## DESCRIPTION OF THE TASK
Without including any picture, copy the entries that follow word for word.

*** Opening DATASET RECORDS ***

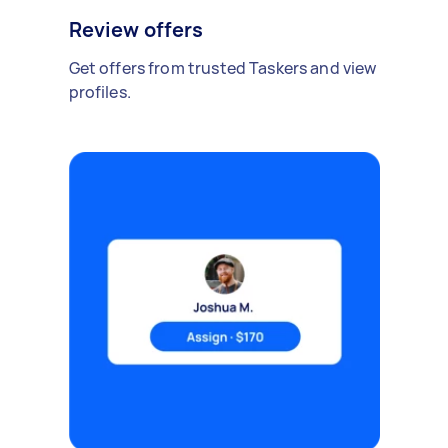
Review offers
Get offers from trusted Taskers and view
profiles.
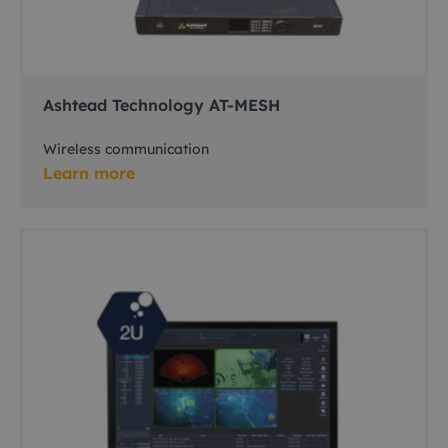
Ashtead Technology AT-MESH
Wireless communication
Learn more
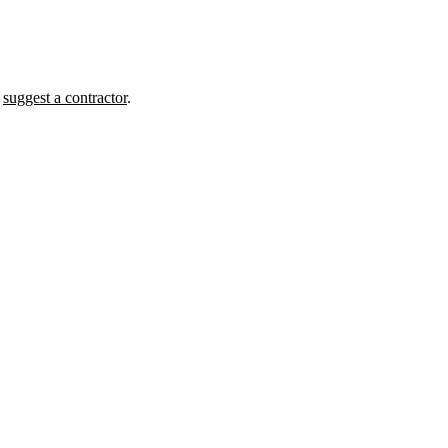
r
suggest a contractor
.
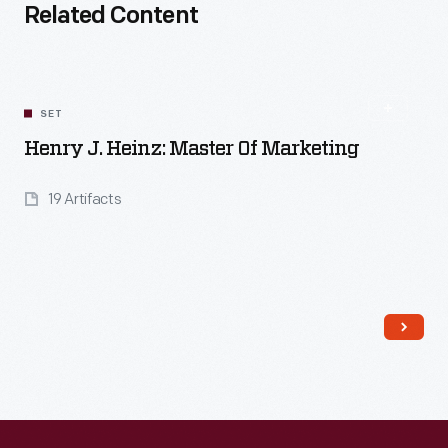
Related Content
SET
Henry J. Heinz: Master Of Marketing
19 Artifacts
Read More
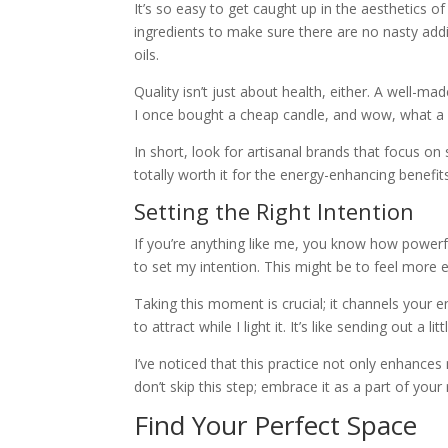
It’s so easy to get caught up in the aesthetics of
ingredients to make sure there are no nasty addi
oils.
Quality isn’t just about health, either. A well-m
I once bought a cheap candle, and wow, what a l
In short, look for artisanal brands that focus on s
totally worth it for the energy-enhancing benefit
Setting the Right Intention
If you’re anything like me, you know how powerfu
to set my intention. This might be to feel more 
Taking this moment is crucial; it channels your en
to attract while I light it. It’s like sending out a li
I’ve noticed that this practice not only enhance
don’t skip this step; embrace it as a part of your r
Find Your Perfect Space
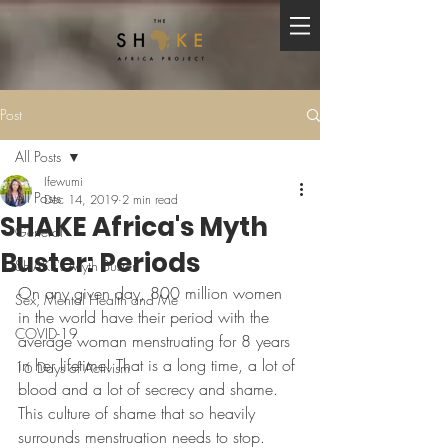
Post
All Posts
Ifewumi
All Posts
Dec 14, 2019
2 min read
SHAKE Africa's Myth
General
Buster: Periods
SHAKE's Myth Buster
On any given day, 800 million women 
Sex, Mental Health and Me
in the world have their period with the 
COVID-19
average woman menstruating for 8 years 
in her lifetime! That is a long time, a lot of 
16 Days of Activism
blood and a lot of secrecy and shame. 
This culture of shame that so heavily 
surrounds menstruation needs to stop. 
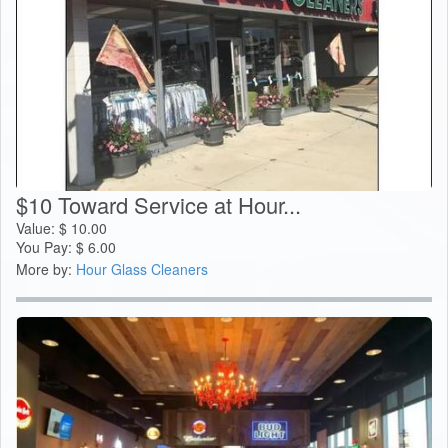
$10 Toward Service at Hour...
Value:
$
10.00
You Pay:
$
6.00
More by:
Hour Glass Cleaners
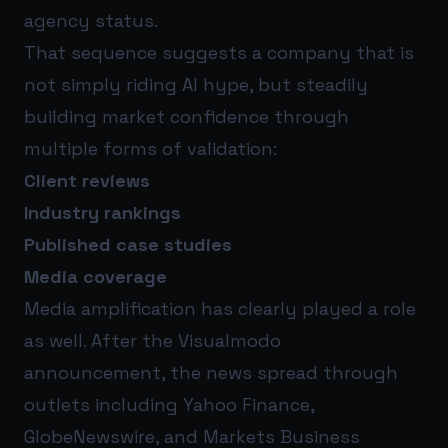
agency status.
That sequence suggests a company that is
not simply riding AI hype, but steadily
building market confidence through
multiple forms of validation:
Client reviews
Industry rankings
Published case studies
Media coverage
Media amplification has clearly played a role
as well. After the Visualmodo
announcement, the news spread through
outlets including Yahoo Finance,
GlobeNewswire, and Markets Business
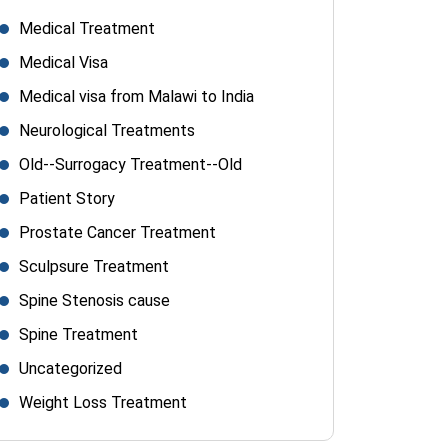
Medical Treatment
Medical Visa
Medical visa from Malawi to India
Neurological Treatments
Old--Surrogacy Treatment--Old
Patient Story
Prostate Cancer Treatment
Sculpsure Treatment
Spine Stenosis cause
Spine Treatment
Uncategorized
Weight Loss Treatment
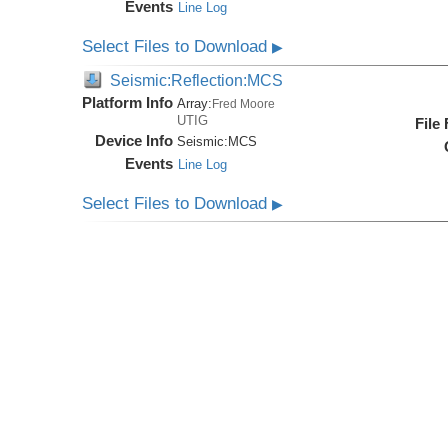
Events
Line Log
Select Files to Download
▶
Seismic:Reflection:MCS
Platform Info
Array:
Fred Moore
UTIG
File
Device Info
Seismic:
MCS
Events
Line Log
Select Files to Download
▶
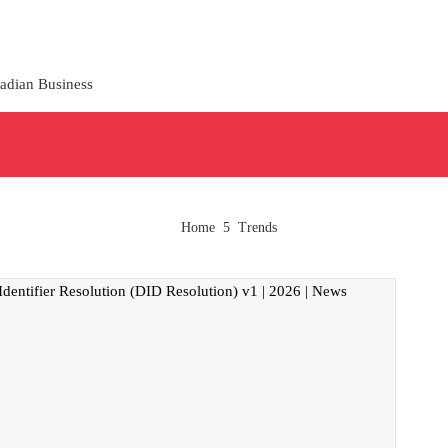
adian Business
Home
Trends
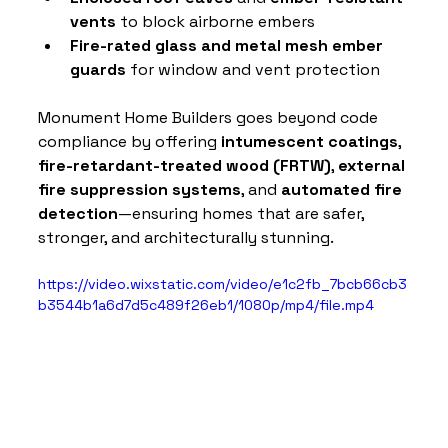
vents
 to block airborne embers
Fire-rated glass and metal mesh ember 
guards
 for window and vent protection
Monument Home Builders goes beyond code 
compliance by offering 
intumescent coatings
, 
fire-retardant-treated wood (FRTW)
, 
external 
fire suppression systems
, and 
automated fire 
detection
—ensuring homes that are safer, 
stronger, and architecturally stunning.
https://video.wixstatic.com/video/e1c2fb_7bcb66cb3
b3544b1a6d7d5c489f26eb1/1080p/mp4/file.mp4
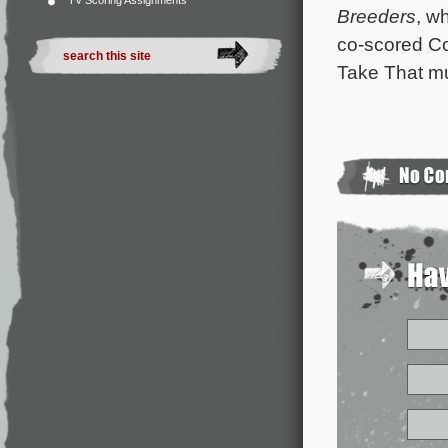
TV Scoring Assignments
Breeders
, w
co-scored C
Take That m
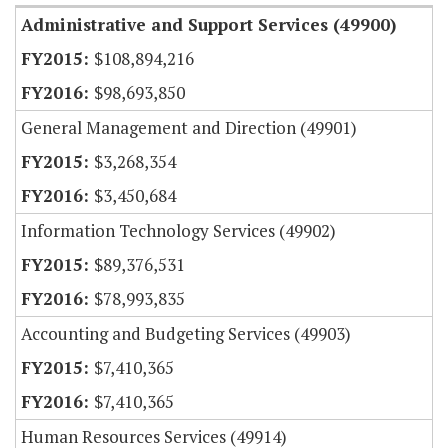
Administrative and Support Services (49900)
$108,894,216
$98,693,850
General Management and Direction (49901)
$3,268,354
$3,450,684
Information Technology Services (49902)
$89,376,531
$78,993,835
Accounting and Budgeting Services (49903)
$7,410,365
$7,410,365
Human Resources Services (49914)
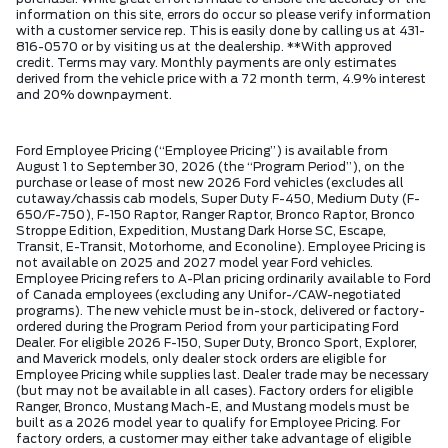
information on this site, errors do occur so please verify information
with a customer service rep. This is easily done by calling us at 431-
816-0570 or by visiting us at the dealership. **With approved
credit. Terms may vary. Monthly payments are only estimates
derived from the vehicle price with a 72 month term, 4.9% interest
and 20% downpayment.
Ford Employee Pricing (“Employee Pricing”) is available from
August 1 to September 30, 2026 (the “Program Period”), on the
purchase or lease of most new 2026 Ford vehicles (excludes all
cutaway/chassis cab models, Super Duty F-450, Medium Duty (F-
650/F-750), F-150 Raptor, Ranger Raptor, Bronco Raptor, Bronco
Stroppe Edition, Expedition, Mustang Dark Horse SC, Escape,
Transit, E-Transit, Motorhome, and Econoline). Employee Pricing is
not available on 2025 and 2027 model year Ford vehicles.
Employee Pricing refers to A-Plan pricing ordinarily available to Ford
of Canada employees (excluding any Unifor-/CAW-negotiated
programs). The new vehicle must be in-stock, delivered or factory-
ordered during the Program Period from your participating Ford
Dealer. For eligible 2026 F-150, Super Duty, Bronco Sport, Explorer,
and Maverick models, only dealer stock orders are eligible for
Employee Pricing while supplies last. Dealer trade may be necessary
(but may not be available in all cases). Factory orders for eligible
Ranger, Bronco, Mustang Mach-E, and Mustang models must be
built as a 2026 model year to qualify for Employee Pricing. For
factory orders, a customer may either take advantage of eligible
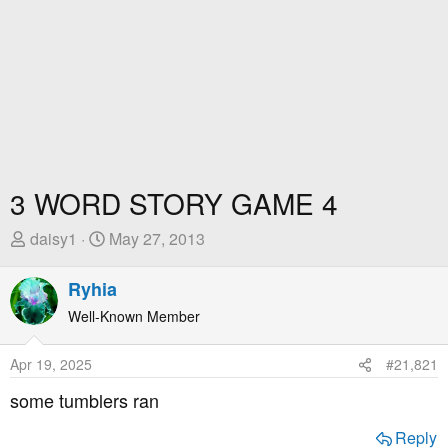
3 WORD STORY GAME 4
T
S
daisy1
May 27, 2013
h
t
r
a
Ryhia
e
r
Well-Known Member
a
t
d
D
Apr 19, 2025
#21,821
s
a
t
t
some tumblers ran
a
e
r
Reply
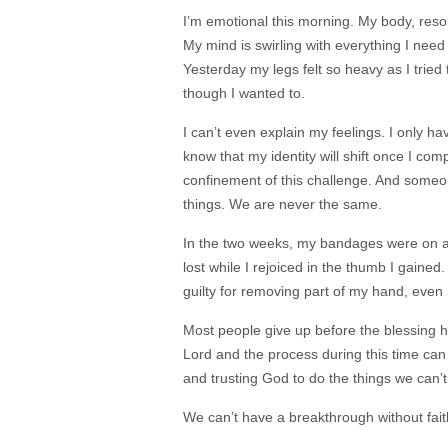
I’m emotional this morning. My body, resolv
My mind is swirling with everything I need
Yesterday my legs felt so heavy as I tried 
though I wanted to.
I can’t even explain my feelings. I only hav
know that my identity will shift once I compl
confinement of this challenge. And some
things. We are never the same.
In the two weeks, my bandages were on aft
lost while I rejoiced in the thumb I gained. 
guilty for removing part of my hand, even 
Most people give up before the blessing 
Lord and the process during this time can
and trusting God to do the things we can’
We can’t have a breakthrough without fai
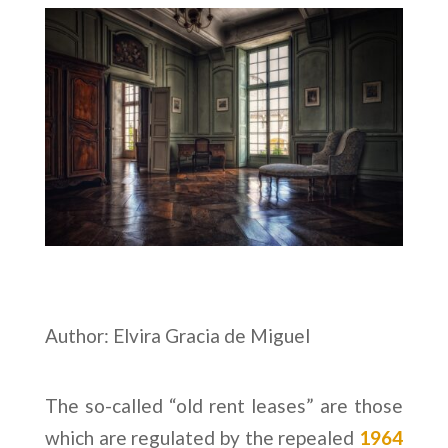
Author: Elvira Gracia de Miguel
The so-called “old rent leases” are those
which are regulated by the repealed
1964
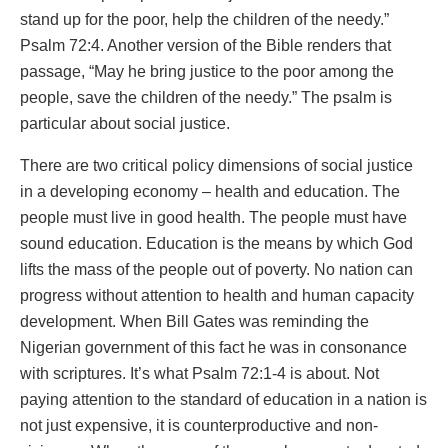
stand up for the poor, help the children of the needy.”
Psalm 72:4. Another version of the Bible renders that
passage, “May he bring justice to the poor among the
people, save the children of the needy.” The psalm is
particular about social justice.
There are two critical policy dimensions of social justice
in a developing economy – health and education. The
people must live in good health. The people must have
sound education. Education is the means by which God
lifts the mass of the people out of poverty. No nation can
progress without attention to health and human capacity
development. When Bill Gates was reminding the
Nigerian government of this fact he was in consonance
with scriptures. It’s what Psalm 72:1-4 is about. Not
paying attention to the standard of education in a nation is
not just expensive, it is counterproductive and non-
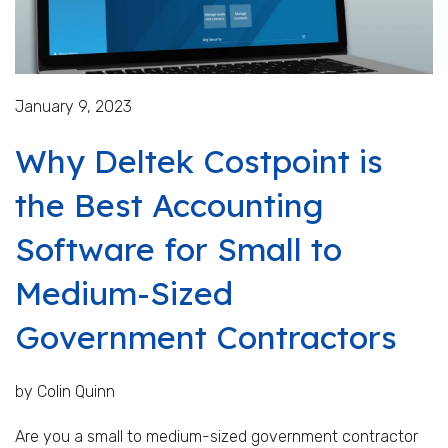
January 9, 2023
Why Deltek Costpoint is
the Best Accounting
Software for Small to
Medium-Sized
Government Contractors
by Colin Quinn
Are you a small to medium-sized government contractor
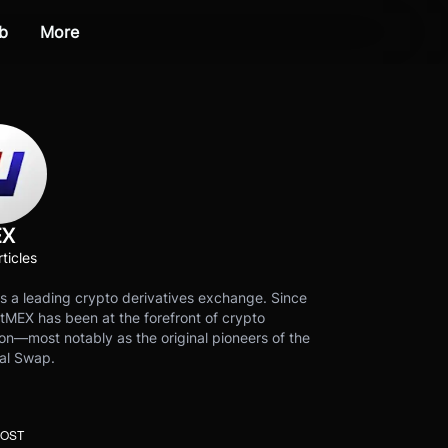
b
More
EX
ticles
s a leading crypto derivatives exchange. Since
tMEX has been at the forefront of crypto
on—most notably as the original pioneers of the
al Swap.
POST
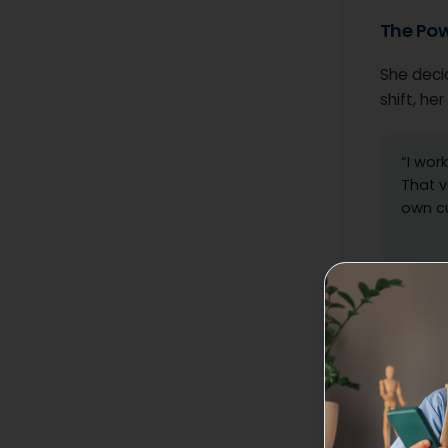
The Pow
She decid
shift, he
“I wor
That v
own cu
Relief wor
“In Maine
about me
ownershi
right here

*** Closing DATASET RECORDS ***

## WRITTEN ANSWER
Review offers
Get offers from trusted Taskers and view
profiles.
Ashtead Technology AT-MESH
Wireless communication
Learn more
r
suggest a contractor
.
Related Content
SET
Henry J. Heinz: Master Of Marketing
19 Artifacts
Read More
It’s so easy to get caught up in the aesthetics of
ingredients to make sure there are no nasty addi
oils.
Quality isn’t just about health, either. A well-m
I once bought a cheap candle, and wow, what a l
In short, look for artisanal brands that focus on s
totally worth it for the energy-enhancing benefit
Setting the Right Intention
If you’re anything like me, you know how powerfu
to set my intention. This might be to feel more 
Taking this moment is crucial; it channels your en
to attract while I light it. It’s like sending out a li
I’ve noticed that this practice not only enhance
don’t skip this step; embrace it as a part of your r
Find Your Perfect Space
Post
All Posts
Ifewumi
All Posts
Dec 14, 2019
2 min read
SHAKE Africa's Myth
General
Buster: Periods
SHAKE's Myth Buster
On any given day, 800 million women 
Sex, Mental Health and Me
in the world have their period with the 
COVID-19
average woman menstruating for 8 years 
in her lifetime! That is a long time, a lot of 
16 Days of Activism
blood and a lot of secrecy and shame. 
This culture of shame that so heavily 
surrounds menstruation needs to stop. 
$10 Toward Service at Hour...
Value:
$
10.00
You Pay:
$
6.00
More by:
Hour Glass Cleaners
agency status.
That sequence suggests a company that is
not simply riding AI hype, but steadily
building market confidence through
multiple forms of validation:
Client reviews
Industry rankings
Published case studies
Media coverage
Media amplification has clearly played a role
as well. After the Visualmodo
announcement, the news spread through
outlets including Yahoo Finance,
GlobeNewswire, and Markets Business
Medical Treatment
Medical Visa
Medical visa from Malawi to India
Neurological Treatments
Old--Surrogacy Treatment--Old
Patient Story
Prostate Cancer Treatment
Sculpsure Treatment
Spine Stenosis cause
Spine Treatment
Uncategorized
Weight Loss Treatment
Events
Line Log
Select Files to Download
▶
Seismic:Reflection:MCS
Platform Info
Array:
Fred Moore
UTIG
File
Device Info
Seismic:
MCS
Events
Line Log
Select Files to Download
▶
adian Business
Home
Trends
vents
 to block airborne embers
Fire-rated glass and metal mesh ember 
guards
 for window and vent protection
Monument Home Builders goes beyond code 
compliance by offering 
intumescent coatings
, 
fire-retardant-treated wood (FRTW)
, 
external 
fire suppression systems
, and 
automated fire 
detection
—ensuring homes that are safer, 
stronger, and architecturally stunning.
https://video.wixstatic.com/video/e1c2fb_7bcb66cb3
b3544b1a6d7d5c489f26eb1/1080p/mp4/file.mp4
TV Scoring Assignments
Breeders
, w
co-scored C
Take That m
Administrative and Support Services (49900)
$108,894,216
$98,693,850
General Management and Direction (49901)
$3,268,354
$3,450,684
Information Technology Services (49902)
$89,376,531
$78,993,835
Accounting and Budgeting Services (49903)
$7,410,365
$7,410,365
Human Resources Services (49914)
information on this site, errors do occur so please verify information
with a customer service rep. This is easily done by calling us at 431-
816-0570 or by visiting us at the dealership. **With approved
credit. Terms may vary. Monthly payments are only estimates
derived from the vehicle price with a 72 month term, 4.9% interest
and 20% downpayment.
Ford Employee Pricing (“Employee Pricing”) is available from
August 1 to September 30, 2026 (the “Program Period”), on the
purchase or lease of most new 2026 Ford vehicles (excludes all
cutaway/chassis cab models, Super Duty F-450, Medium Duty (F-
650/F-750), F-150 Raptor, Ranger Raptor, Bronco Raptor, Bronco
Stroppe Edition, Expedition, Mustang Dark Horse SC, Escape,
Transit, E-Transit, Motorhome, and Econoline). Employee Pricing is
not available on 2025 and 2027 model year Ford vehicles.
Employee Pricing refers to A-Plan pricing ordinarily available to Ford
of Canada employees (excluding any Unifor-/CAW-negotiated
programs). The new vehicle must be in-stock, delivered or factory-
ordered during the Program Period from your participating Ford
Dealer. For eligible 2026 F-150, Super Duty, Bronco Sport, Explorer,
and Maverick models, only dealer stock orders are eligible for
Employee Pricing while supplies last. Dealer trade may be necessary
(but may not be available in all cases). Factory orders for eligible
Ranger, Bronco, Mustang Mach-E, and Mustang models must be
built as a 2026 model year to qualify for Employee Pricing. For
factory orders, a customer may either take advantage of eligible
3 WORD STORY GAME 4
T
S
daisy1
May 27, 2013
h
t
r
a
Ryhia
e
r
Well-Known Member
a
t
d
D
Apr 19, 2025
#21,821
s
a
t
t
some tumblers ran
a
e
r
Reply
I’m emotional this morning. My body, resolv
My mind is swirling with everything I need
Yesterday my legs felt so heavy as I tried 
though I wanted to.
I can’t even explain my feelings. I only hav
know that my identity will shift once I compl
confinement of this challenge. And some
things. We are never the same.
In the two weeks, my bandages were on aft
lost while I rejoiced in the thumb I gained. 
guilty for removing part of my hand, even 
Most people give up before the blessing 
Lord and the process during this time can
and trusting God to do the things we can’
We can’t have a breakthrough without fai
Author: Elvira Gracia de Miguel
The so-called “old rent leases” are those
which are regulated by the repealed
1964
stand up for the poor, help the children of the needy.”
Psalm 72:4. Another version of the Bible renders that
passage, “May he bring justice to the poor among the
people, save the children of the needy.” The psalm is
particular about social justice.
There are two critical policy dimensions of social justice
in a developing economy – health and education. The
people must live in good health. The people must have
sound education. Education is the means by which God
lifts the mass of the people out of poverty. No nation can
progress without attention to health and human capacity
development. When Bill Gates was reminding the
Nigerian government of this fact he was in consonance
with scriptures. It’s what Psalm 72:1-4 is about. Not
paying attention to the standard of education in a nation is
not just expensive, it is counterproductive and non-
January 9, 2023
Why Deltek Costpoint is
the Best Accounting
Software for Small to
Medium-Sized
Government Contractors
by Colin Quinn
Are you a small to medium-sized government contractor
b
More
EX
ticles
s a leading crypto derivatives exchange. Since
tMEX has been at the forefront of crypto
on—most notably as the original pioneers of the
al Swap.
POST
The Pow
She decid
shift, he
“I wor
That v
own cu
Relief wor
“In Maine
about me
ownershi
right here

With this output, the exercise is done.